We think investors should honesty ask themselves how everyone in the world passed on making a bid for PLUG when its enterprise value was 1/100 of its current value.
Fundamentals will eventually matter
Will PLUG go up for another few days? Sure, it might happen.
Will someone ring a bell and tell you it's the top? Not a chance.
Is the downside risk tremendous? Absolutely. We see fair value at $1.00 -$2.50 per share under the most optimistic scenario.
Ballard Power Systems and Fuelcell Energy generate 10x the amount of revenue as PLUG.
The peer group trades at an average EV/Sales multiple of 3.82x versus PLUG current multiple of 26.5x. This size of this premium is completely unjustified even without considering the fact that PLUG has the worst margin profile by far.
So what's PLUG worth?
Our analysis suggests PLUG is worth $1.00 - $2.50. We think the base case ($1.00) is much more likely to prevail but cannot entirely rule out the bull case. The bull case is based on PLUG generating $60m in revenue in 2014, although we are skeptical they have the capacity, orders, or operational ability to pull this off. PLUG has never generated more than $27m in revenue in a given year so assuming they can double sales is an aggressive assumption. That said, if we apply the highest EV/Sales multiple of the group (6.09x) to this revenue, we get a fair value of $2.56 per share.
The more likely outcome, our base case, assumes PLUG generates $35m in revenue and we apply the peer group average multiple of 3.82x. The stock's fair value under this scenario is ~$1.00.
As evidenced by the lenders refusal to extend credit to PLUG and the auditor's "going concern" opinion, there is also the potential that PLUG equity holders get blown up completely. Book value of the company is $0.02 per share and the 52-week low is $0.12 so there is significant additional downside if the "bull case/base case" scenarios don't materialize.
Conclusion: We think investors fortunate to have caught this wave of momentum should take profits. Under the most optimistic scenario we can imagine, fair value for PLUG is no more than $2.50 per share. The realistic fair value is closer to $1.00 per share given the massive amount of equity dilution over the past two years.
Please keep an eye out for the second half of our report, titled "8 Fictions of Plug Power", to be released shortly. The second report will discuss the items listed under the "Fiction" side of the diagram at the top.
Disclosure: I have no positions in any stocks mentioned, and no plans to initiate any positions within the next 72 hours. I wrote this article myself, and it expresses my own opinions. I am not receiving compensation for it. I have no business relationship with any company whose stock is mentioned in this article.

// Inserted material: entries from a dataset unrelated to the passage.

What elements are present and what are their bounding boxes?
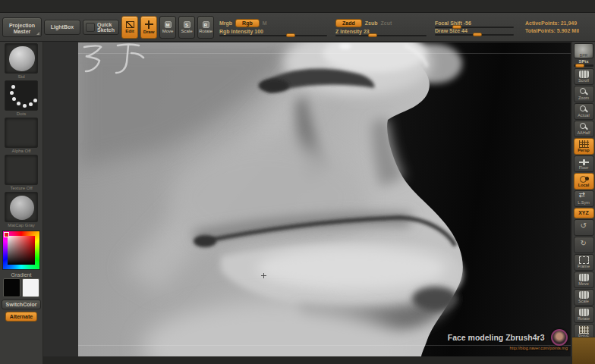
draw-size-handle[interactable] [473,33,482,36]
scale-mode-button[interactable]: S Scale [178,16,195,39]
menu-item[interactable] [102,5,108,8]
z-intensity-handle[interactable] [368,33,377,37]
mrgb-button[interactable]: Mrgb [219,20,232,26]
menu-item[interactable] [114,5,120,8]
menu-item[interactable] [59,5,65,8]
menu-item[interactable] [53,5,59,8]
z-intensity-label: Z Intensity 23 [335,29,427,34]
m-button[interactable]: M [263,20,267,26]
shelf-button-spin-ccw[interactable] [574,219,594,236]
video-scanline [78,53,571,54]
shelf-button-aahalf[interactable]: AAHalf [574,121,594,137]
shelf-button-zoom[interactable]: Zoom [574,86,594,102]
shelf-button-label: L.Sym [578,200,590,205]
menu-item[interactable] [71,5,77,8]
shelf-button-xyz[interactable]: XYZ [574,208,594,218]
menu-item[interactable] [47,5,53,8]
texture-selector[interactable]: Texture Off [4,155,39,190]
spix-slider[interactable]: SPix [574,59,593,67]
menu-item[interactable] [126,5,132,8]
secondary-color-swatch[interactable] [22,278,39,297]
shelf-button-label: Rotate [578,316,590,321]
shelf-button-local[interactable]: Local [574,173,594,190]
shelf-button-actual[interactable]: Actual [574,103,594,120]
scale-label: Scale [181,29,192,33]
menu-item[interactable] [29,5,35,8]
edit-pen-icon [126,21,134,28]
shelf-button-label: Local [578,183,589,187]
stroke-label: Dots [4,111,39,116]
switch-color-button[interactable]: SwitchColor [2,300,42,309]
shelf-button-label: Scroll [578,78,589,83]
brush-selector[interactable]: Std [4,43,39,79]
stroke-selector[interactable]: Dots [4,80,39,116]
sculpt-canvas[interactable]: Face modeling Zbrush4r3 http://blog.nave… [78,42,571,356]
shelf-button-label: Floor [579,165,589,170]
shelf-button-move[interactable]: Move [574,271,594,288]
rgb-intensity-handle[interactable] [286,33,295,37]
texture-thumbnail [5,155,38,185]
zadd-button[interactable]: Zadd [335,19,362,27]
face-sculpt [78,42,571,356]
spix-handle[interactable] [575,64,584,67]
stroke-dots-icon [5,81,37,110]
alpha-selector[interactable]: Alpha Off [4,118,39,153]
avatar [551,329,568,346]
shelf-button-lsym[interactable]: L.Sym [574,190,594,207]
edit-mode-button[interactable]: Edit [121,16,138,39]
menu-item[interactable] [120,5,126,8]
draw-size-slider[interactable]: Draw Size 44 [435,28,514,34]
material-sphere-icon [10,196,34,220]
menu-item[interactable] [138,5,144,8]
zsub-button[interactable]: Zsub [365,20,378,26]
menu-item[interactable] [35,5,41,8]
rotate-icon: R [203,21,209,28]
bpr-render-button[interactable]: BPR [574,43,593,58]
shelf-button-spin-cw[interactable] [574,237,594,253]
move-mode-button[interactable]: M Move [159,16,176,39]
menu-item[interactable] [132,5,138,8]
watermark-title: Face modeling Zbrush4r3 [448,333,545,342]
menu-item[interactable] [83,5,90,8]
shelf-button-label: AAHalf [577,130,590,135]
menu-item[interactable] [17,5,23,8]
shelf-button-scroll[interactable]: Scroll [574,68,594,85]
shelf-button-floor[interactable]: Floor [574,155,594,172]
menu-item[interactable] [90,5,96,8]
shelf-button-scale[interactable]: Scale [574,289,594,306]
material-selector[interactable]: MatCap Gray [4,192,39,228]
shelf-button-persp[interactable]: Persp [574,138,594,155]
magnifier-icon [579,105,589,113]
rgb-intensity-slider[interactable]: Rgb Intensity 100 [219,29,327,35]
rgb-button[interactable]: Rgb [235,19,260,27]
draw-label: Draw [143,30,155,34]
sculpt-mode-group: Zadd Zsub Zcut Z Intensity 23 [332,19,430,35]
menu-item[interactable] [41,5,47,8]
hand-icon [579,309,589,316]
color-picker[interactable] [2,231,40,270]
sketch-icon [86,23,95,32]
zcut-button[interactable]: Zcut [380,20,392,26]
active-points-value: ActivePoints: 21,949 [525,20,579,26]
focal-shift-slider[interactable]: Focal Shift -56 [435,20,514,27]
menu-item[interactable] [5,5,11,8]
rotate-mode-button[interactable]: R Rotate [197,16,214,39]
menu-item[interactable] [23,5,29,8]
menu-item[interactable] [77,5,83,8]
lightbox-button[interactable]: LightBox [44,20,80,35]
draw-mode-button[interactable]: Draw [140,16,157,39]
sym-icon [579,193,589,200]
shelf-button-rotate[interactable]: Rotate [574,306,594,323]
menu-item[interactable] [108,5,114,8]
shelf-button-label: XYZ [578,211,589,215]
menu-item[interactable] [65,5,71,8]
projection-master-button[interactable]: Projection Master [2,17,42,37]
menu-item[interactable] [11,5,17,8]
quick-sketch-button[interactable]: Quick Sketch [83,20,119,35]
z-intensity-slider[interactable]: Z Intensity 23 [335,29,427,35]
watermark: Face modeling Zbrush4r3 http://blog.nave… [448,329,568,350]
shelf-button-frame[interactable]: Frame [574,254,594,271]
alternate-button[interactable]: Alternate [5,312,37,322]
main-color-swatch[interactable] [3,278,20,297]
menu-item[interactable] [96,5,102,8]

Additional disclosure: The author and/or employer may buy or sell shares in any company mentioned, at any time, without notice. The information contained herein is believed to be accurate as of the posting date. Readers should conduct their own verification of any information or analyses contained in this report. The author undertakes no obligation to update this report based on any future events or information. This article represents best efforts to convey a fact-based opinion. Our conclusions may be incorrect. This is not a recommendation to buy or sell any securities. This document does not in any way constitute an offer or solicitation of an offer to buy or sell any investment, security, or commodity discussed herein or of any of the affiliates of the Author.